Detroit Lions make DB coach Aubrey Pleasant scapegoat for bad defense
Amid a bad season defensively and after a rough outing on Sunday, Detroit Lions defensive backs coach Aubrey Pleasant has been made the scapegoat.
The NFL’s worst defense had a rough outing against the Miami Dolphins on Sunday. On Monday, as first reported by Dave Birkett of the Detroit Free Press, the Detroit Lions fired defensive backs coach Aubrey Pleasant.
Pleasant became Detroit’s defensive backs coach when Dan Campbell became head coach in 2021. He had to work with a group of defensive backs that was injury-thinned, short on talent and often both.
On Sunday, Dolphins quarterback Tua Tagovailoa threw for 382 yards and three touchdowns as he completed 80 percent of his passes (29-for-36).
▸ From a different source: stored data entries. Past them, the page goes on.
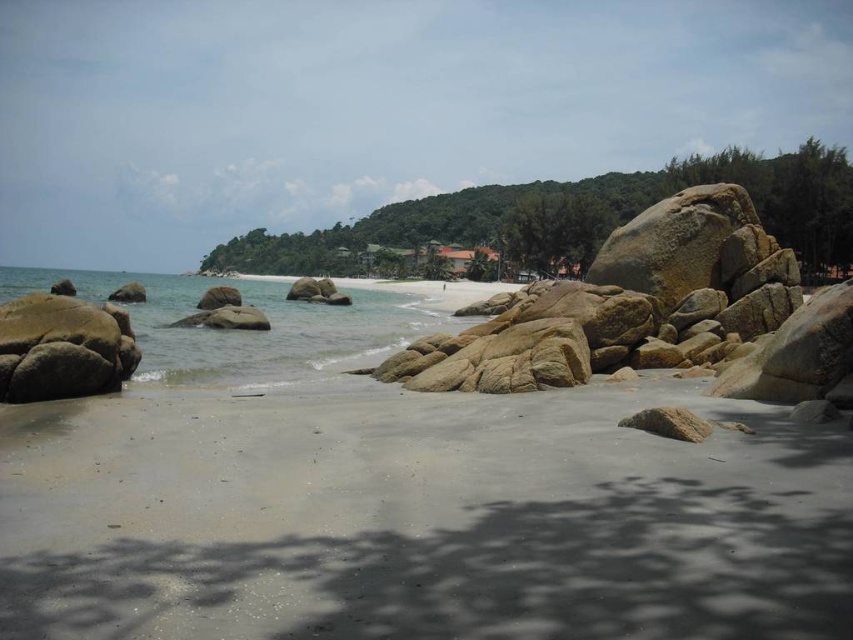 Question: Which is farther from the smooth sand at lower left?

Choices:
 (A) gray sand at lower center
 (B) smooth brown rock at lower left
 (C) smooth granite rocks at center

Answer: (A)

Question: Can you confirm if gray sand at lower center is thinner than smooth granite rocks at center?

Choices:
 (A) yes
 (B) no

Answer: (A)

Question: Which object appears closest to the camera in this image?

Choices:
 (A) smooth sand at lower left
 (B) smooth granite rocks at center

Answer: (B)

Question: Which of these objects is positioned farthest from the smooth granite rocks at center?

Choices:
 (A) smooth brown rock at lower left
 (B) smooth sand at lower left
 (C) gray sand at lower center

Answer: (B)

Question: Is smooth granite rocks at center to the left of smooth brown rock at lower left from the viewer's perspective?

Choices:
 (A) no
 (B) yes

Answer: (A)

Question: Does gray sand at lower center have a greater width compared to smooth sand at lower left?

Choices:
 (A) yes
 (B) no

Answer: (B)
After the game, Campbell said the game plan (professed by defensive coordinator Aaron Glenn during his press conference last Thursday) to be physical with wide receivers Tyreek Hill and Jaylen Waddle was not executed.
"We didn’t hit them at the line. That was part of the game plan,” Campbell said. “We didn’t disrupt. We did not disrupt, and when you let them do that and get into your defense, we didn’t want to turn it into a track meet. And it was a track meet.”"
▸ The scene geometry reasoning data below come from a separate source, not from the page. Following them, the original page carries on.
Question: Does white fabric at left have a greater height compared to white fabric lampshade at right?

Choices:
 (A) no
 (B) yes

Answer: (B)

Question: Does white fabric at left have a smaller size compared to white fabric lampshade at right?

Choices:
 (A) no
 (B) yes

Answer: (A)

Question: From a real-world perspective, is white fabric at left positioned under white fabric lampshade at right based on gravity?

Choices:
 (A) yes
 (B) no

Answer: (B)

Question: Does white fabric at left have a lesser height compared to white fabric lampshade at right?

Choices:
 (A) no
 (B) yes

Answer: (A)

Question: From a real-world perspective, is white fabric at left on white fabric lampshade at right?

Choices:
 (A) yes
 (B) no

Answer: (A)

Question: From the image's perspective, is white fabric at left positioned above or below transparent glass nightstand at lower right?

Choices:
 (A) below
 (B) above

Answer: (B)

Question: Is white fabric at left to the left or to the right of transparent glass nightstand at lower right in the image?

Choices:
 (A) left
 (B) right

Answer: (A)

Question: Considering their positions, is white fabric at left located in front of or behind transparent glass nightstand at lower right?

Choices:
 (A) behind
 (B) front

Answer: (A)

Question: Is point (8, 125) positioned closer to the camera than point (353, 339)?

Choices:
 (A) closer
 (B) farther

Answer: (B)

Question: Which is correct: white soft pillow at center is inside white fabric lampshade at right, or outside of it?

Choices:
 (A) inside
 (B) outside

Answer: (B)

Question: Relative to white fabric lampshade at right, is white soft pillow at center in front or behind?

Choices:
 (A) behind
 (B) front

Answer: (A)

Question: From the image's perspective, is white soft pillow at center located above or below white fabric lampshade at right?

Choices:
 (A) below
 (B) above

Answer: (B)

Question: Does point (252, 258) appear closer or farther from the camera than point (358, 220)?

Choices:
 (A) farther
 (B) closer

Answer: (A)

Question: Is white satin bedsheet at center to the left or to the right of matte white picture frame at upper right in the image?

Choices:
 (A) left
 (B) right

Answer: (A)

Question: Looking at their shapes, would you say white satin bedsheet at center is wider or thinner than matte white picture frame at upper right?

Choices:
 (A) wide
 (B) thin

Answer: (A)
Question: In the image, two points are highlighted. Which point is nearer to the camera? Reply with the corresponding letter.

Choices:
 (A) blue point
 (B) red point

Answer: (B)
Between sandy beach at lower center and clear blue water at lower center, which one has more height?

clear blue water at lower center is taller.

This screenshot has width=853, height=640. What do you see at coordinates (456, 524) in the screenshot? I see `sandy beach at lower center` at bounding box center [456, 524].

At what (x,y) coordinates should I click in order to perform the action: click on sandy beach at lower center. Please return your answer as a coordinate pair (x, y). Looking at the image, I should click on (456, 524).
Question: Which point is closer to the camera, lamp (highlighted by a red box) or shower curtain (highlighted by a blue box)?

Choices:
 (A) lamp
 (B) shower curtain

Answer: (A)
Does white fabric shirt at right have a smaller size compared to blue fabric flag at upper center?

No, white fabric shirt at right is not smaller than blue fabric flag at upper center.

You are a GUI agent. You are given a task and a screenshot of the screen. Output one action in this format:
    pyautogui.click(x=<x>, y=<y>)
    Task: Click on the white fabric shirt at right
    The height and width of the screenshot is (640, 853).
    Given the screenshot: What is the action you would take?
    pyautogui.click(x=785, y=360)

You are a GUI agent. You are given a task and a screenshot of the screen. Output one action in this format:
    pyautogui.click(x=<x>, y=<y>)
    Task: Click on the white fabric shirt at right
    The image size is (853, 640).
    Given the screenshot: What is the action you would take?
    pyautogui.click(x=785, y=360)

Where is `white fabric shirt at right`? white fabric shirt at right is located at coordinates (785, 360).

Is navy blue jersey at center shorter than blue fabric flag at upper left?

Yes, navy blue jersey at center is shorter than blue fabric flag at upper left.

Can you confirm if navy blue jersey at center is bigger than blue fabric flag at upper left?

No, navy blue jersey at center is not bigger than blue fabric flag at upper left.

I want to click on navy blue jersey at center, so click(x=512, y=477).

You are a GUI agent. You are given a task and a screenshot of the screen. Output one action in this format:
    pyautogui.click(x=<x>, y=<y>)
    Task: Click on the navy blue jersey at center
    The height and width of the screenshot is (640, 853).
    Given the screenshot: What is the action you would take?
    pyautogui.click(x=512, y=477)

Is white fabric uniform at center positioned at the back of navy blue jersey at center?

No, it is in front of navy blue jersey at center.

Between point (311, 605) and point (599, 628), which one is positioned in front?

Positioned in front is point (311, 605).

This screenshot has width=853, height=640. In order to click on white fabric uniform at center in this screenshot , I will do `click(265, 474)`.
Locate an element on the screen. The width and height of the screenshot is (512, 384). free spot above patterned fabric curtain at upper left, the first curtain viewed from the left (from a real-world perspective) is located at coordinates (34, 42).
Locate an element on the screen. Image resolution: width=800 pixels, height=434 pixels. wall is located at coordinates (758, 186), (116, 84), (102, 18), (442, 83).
Aubrey Pleasant is easy scapegoat for a bad Lions’ defense
The Lions are worst in the league in yards per attempt allowed (8.4), passer rating against (108.5) and completion percentage (69.3 percent) allowed this season. Some of that can be put on Glenn’s blitz-happy defensive play-calling. That has dropped a bit lately (28.8 percent blitz rate for the season; eighth-highest in the league), but failure to get to the quarterback with extra people sent has left a vulnerable secondary even more vulnerable.
Failure to execute the game plan to be physical with Hill and Waddle is a bad look for someone–Glenn and also Pleasant as the direct coach to the defensive backs. But if players like AJ Parker and Amani Oruwariye can’t get it done, as in are not able to physically do it (as was the case multiple times), that’s not totally on any coach. Some credit to Miami’s offensive design can be given too, to make it harder for the Lions’ corners to get jams in on Hill and Waddle.
Calls for Glenn to be fired have become too easy, and before Sunday the Lions’ defense had a couple solid games in a row. So Pleasant was let go on Monday, if only because he’s an easier scapegoat for the failures in scheme and talent on the defensive side of the ball.